Comcast Xfinity inadvertently exposed the partial home addresses and Social Security numbers of more than 26.5 million customers, according to security researcher Ryan Stevenson, who discovered the security flaws. Two previously unreported vulnerabilities in the high-speed internet service provider’s online customer portal made it easy for even an unsophisticated hacker to access this sensitive information.
After BuzzFeed News reported the findings to Comcast, the company patched the flaws. Spokesperson David McGuire told BuzzFeed News, “We quickly investigated these issues and within hours we blocked both vulnerabilities, eliminating the ability to conduct the actions described by these researchers. We take our customers’ security very seriously, and we have no reason to believe these vulnerabilities were ever used against Comcast customers outside of the research described in this report.”
While Comcast has not found any foul play yet, its review is ongoing.
If you have information or tips, you can contact this reporter over the encrypted chat service Signal at 415-943-0446. You can also send an encrypted email to email@example.com, using the PGP key found here.
One of the flaws could be exploited by going to an “in-home authentication” page where customers can pay their bills without signing in. The portal asked customers to verify their account by choosing from one of four partial home addresses it suggested, if the device was (or seemed like it was) connected to the customer’s home network. If a hacker obtained a customer’s IP address and spoofed Comcast using an "X-forwarded-for" technique, they could repeatedly refresh this login page to reveal the customer’s location. That’s because each time the page refreshed, three addresses would change, while one address, the correct address, remained the same.
Eventually, the page would show the first digit of the street number and first three letters of the correct street name, while asterisks hid the remaining characters. A hacker could then use IP lookup websites to determine the city, state, and postal code of the partial address.
After learning of the vulnerability, Comcast disabled in-home authentication. Now, customers need to manually input personal information to verify their accounts.
This vulnerability was particularly easy to exploit — and use to target someone. It’s simple to obtain someone’s IP address (or “Internet Protocol”), a string of numbers that links your internet activity to the Wi-Fi network you’re using. Web administrators can see the IP addresses of everyone who visits their website. Many forums also disclose users’ IP addresses, along with their usernames. A malicious actor can also send someone a link designed specifically to obtain a target’s IP address.
While an IP address alone is not sensitive information, paired with the knowledge of someone’s internet service provider, it can help a bad actor confirm their target’s specific location. And often, it’s fairly easy to figure out someone’s internet service provider, or ISP, because an area is typically limited to one or two high-speed internet options, thanks to the consolidation of internet companies.
In the second vulnerability that Stevenson discovered, a sign-up page through the website for Comcast’s Authorized Dealers (sales agents stationed at non-Comcast retail locations) revealed the last four digits of customers’ Social Security numbers.
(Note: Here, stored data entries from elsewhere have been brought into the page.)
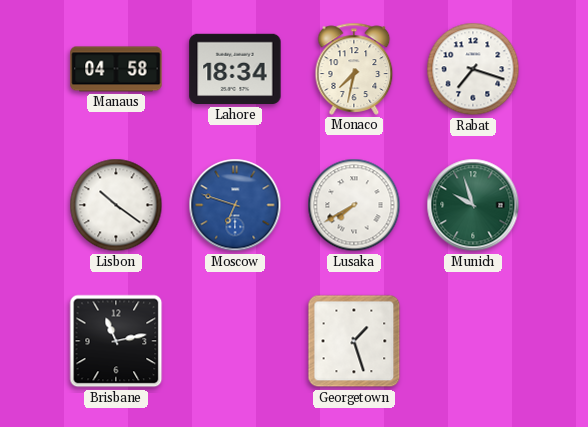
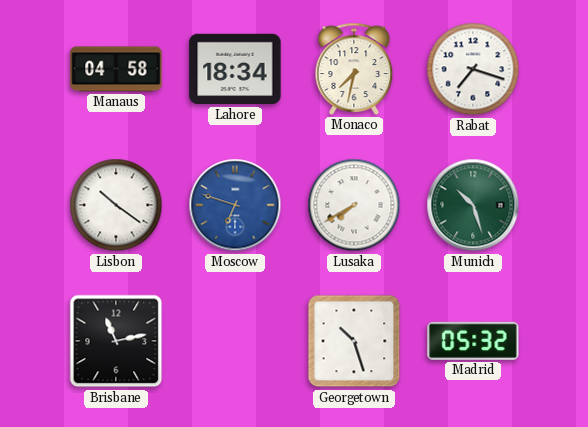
Munich: 9:57 -> 10:27
Georgetown: 1:27 -> 10:27
Madrid: none -> 05:32
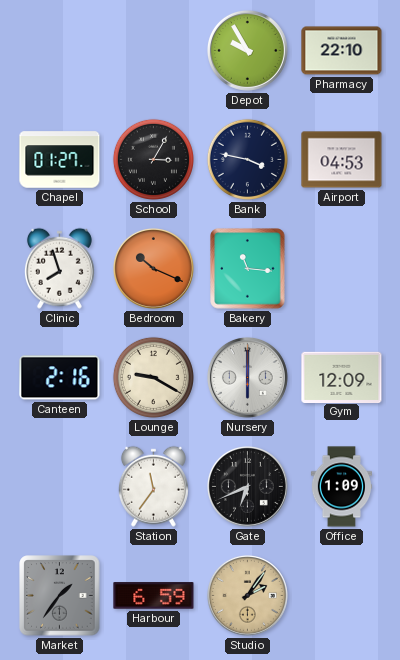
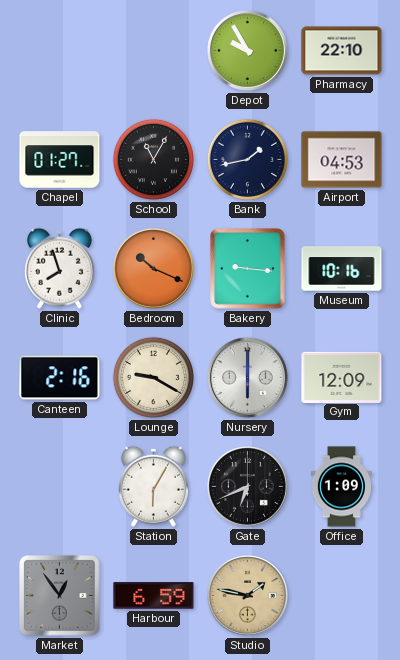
School: 3:05 -> 11:05
Bank: 3:47 -> 1:43
Bakery: 11:16 -> 9:16
Museum: none -> 10:16
Station: 11:36 -> 6:05
Market: 1:36 -> 12:54
Studio: 2:06 -> 1:47
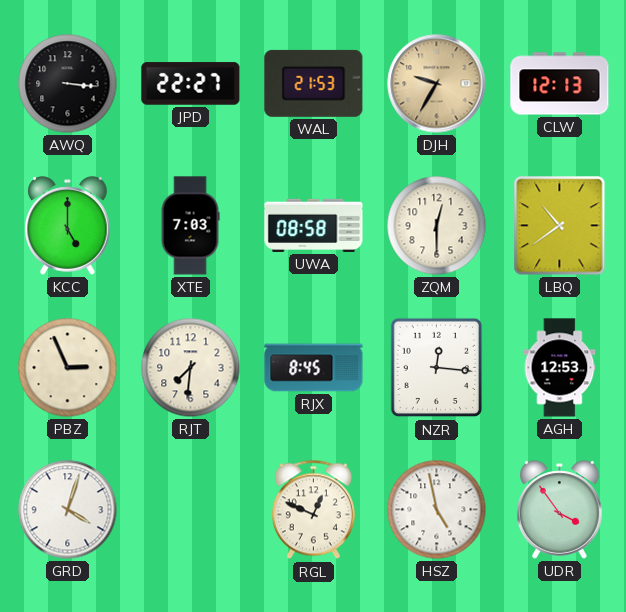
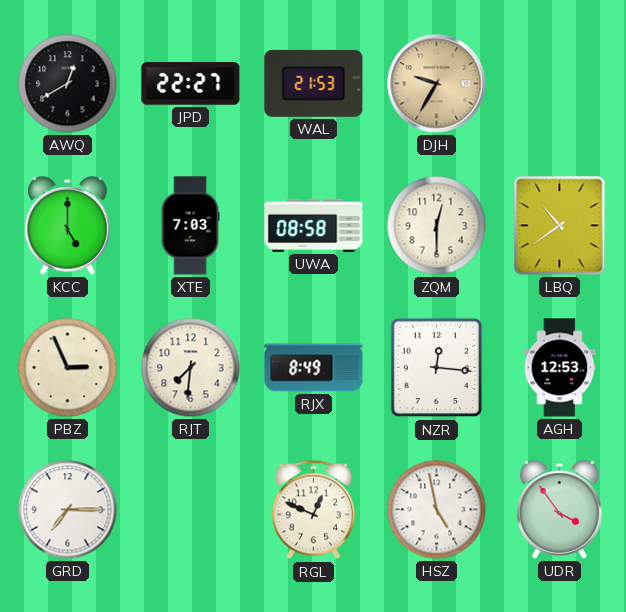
AWQ: 3:16 -> 12:40
CLW: 12:13 -> none
RJX: 8:45 -> 8:49
GRD: 4:03 -> 7:15
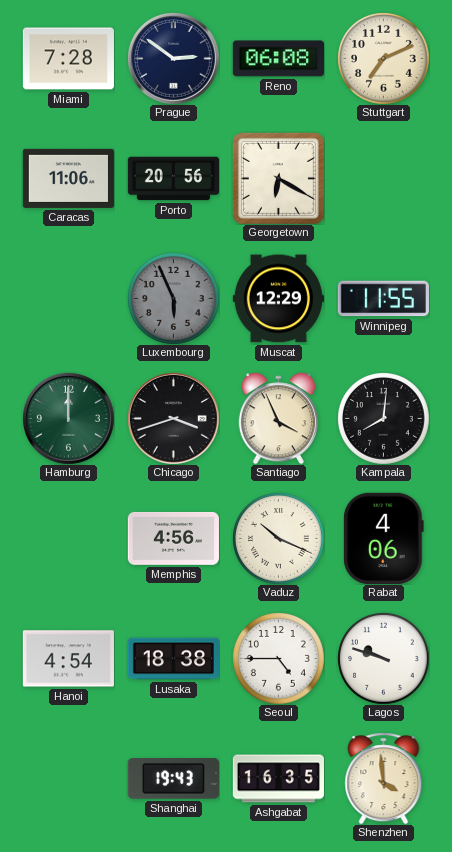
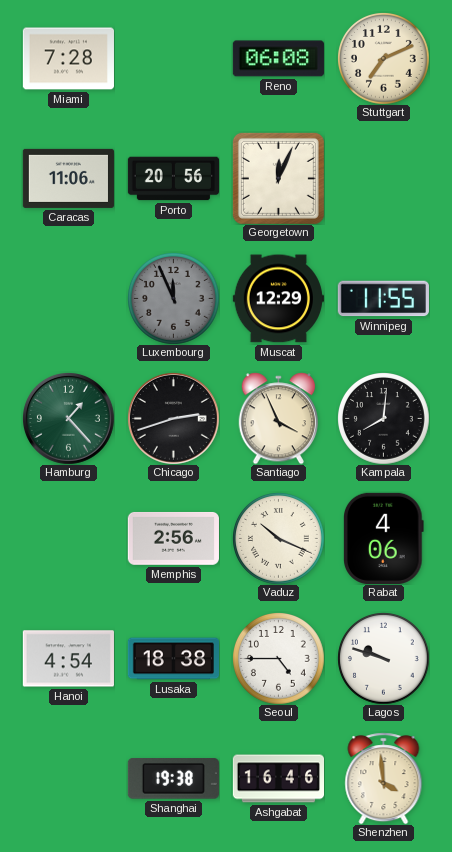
Prague: 2:51 -> none
Georgetown: 6:20 -> 12:04
Luxembourg: 5:56 -> 11:56
Hamburg: 12:00 -> 1:23
Chicago: 3:42 -> 2:42
Memphis: 4:56 -> 2:56
Shanghai: 19:43 -> 19:38
Ashgabat: 16:35 -> 16:46
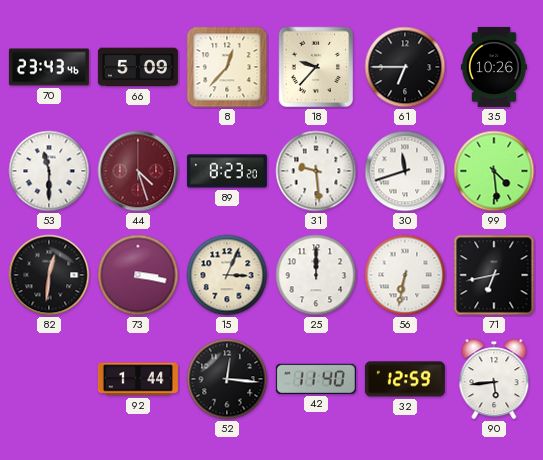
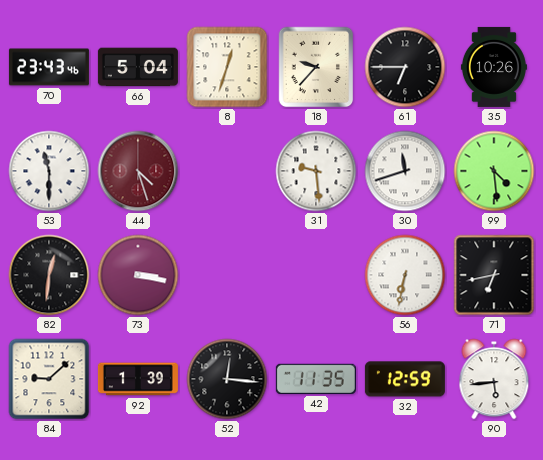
66: 5:09 -> 5:04
8: 12:37 -> 12:33
89: 8:23 -> none
15: 3:04 -> none
25: 12:00 -> none
84: none -> 9:08
92: 1:44 -> 1:39
42: 11:40 -> 11:35
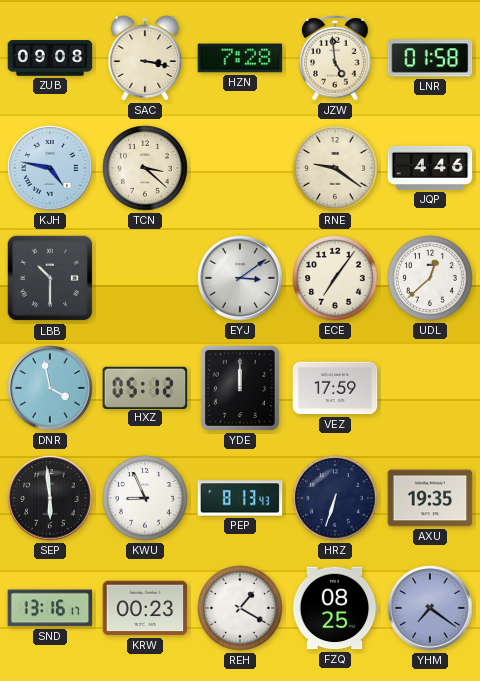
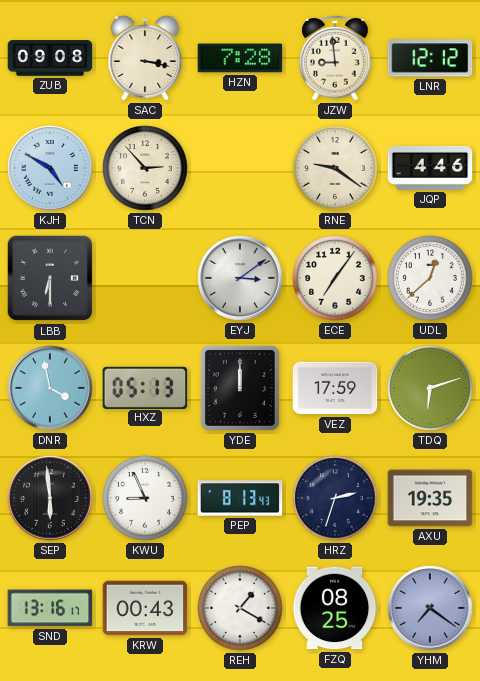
JZW: 4:59 -> 8:59
LNR: 01:58 -> 12:12
KJH: 4:47 -> 4:50
TCN: 3:22 -> 2:53
LBB: 10:30 -> 6:30
HXZ: 05:12 -> 05:13
TDQ: none -> 6:12
HRZ: 6:33 -> 2:33
KRW: 00:23 -> 00:43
Armed with just a customer’s billing address, a hacker could brute-force (in other words, repeatedly try random four-digit combinations until the correct combination is guessed) the last four digits of a customer’s Social Security number. Because the login page did not limit the number of attempts, hackers could use a program that runs until the correct Social Security number is inputted into the form.
After being contacted by BuzzFeed News, Comcast put a strict rate limit on the portal.
Social Security information is particularly sensitive because many companies, including credit card companies and wireless service providers, use the last four digits of your Social Security number to verify your identity over the phone or online. Hackers can use this four-digit combination to steal your identity by tricking customer service representatives into handing over online account access.
“An attacker having partial address information and combining it with partial Social Security numbers information is a recipe for disaster,” said Jessy Irwin, head of security at Tendermint. The last four digits of a Social, according to Irwin, can get an attacker into nearly every type of account.
“We really need to move away from using those kinds of information,” said Irwin, who said even partial Social Security and address information is too risky and too easy to find in a web search or account settings.
Security researchers like Stevenson who find vulnerabilities in Comcast products and services can report them through a submission form. However, the company’s disclosure policy states that it “does not offer a bounty program or provide compensation in exchange for security vulnerability submissions,” unlike other reporting programs that companies like Github, Google, and Microsoft offer. (Stevenson did not submit his findings to Comcast.)
While internet service providers like Comcast aren’t necessarily less secure than other websites, “they’re just more risky because of the data they hold,” said Irwin. That data includes ties to a cellphone account, which can be used to hijack a SIM card and bypass two-step verification.
The disclosure of these vulnerabilities follows a slew of massive breaches over the past year, including credit monitoring firm Equifax, Yahoo, the UK’s National Health Service, and, most recently, Reddit. These hacks show the increasing eagerness (and ability) of hackers to access sensitive data, and the importance of implementing security measures that keep users’ personal information safe. It’s also worth noting that when companies like Equifax and Yahoo recently reported their massive data breaches, both later found the leaks affected more users and data than initially announced.